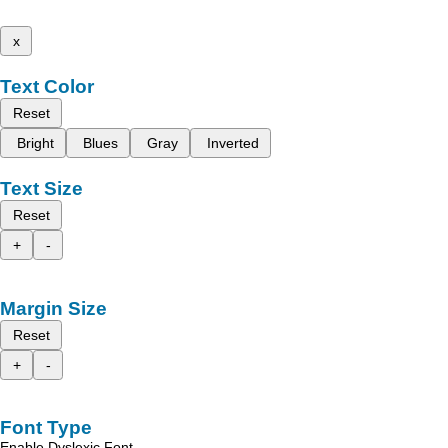
x
Text Color
Reset
Bright
Blues
Gray
Inverted
Text Size
Reset
+
-
Margin Size
Reset
+
-
Font Type
Enable Dyslexic Font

= Work to complete =
Quote each line of the listing exactly, but leave the pictures out.

= Response =
x
Text Color
Reset
Bright
Blues
Gray
Inverted
Text Size
Reset
+
-
Margin Size
Reset
+
-
Font Type
Enable Dyslexic Font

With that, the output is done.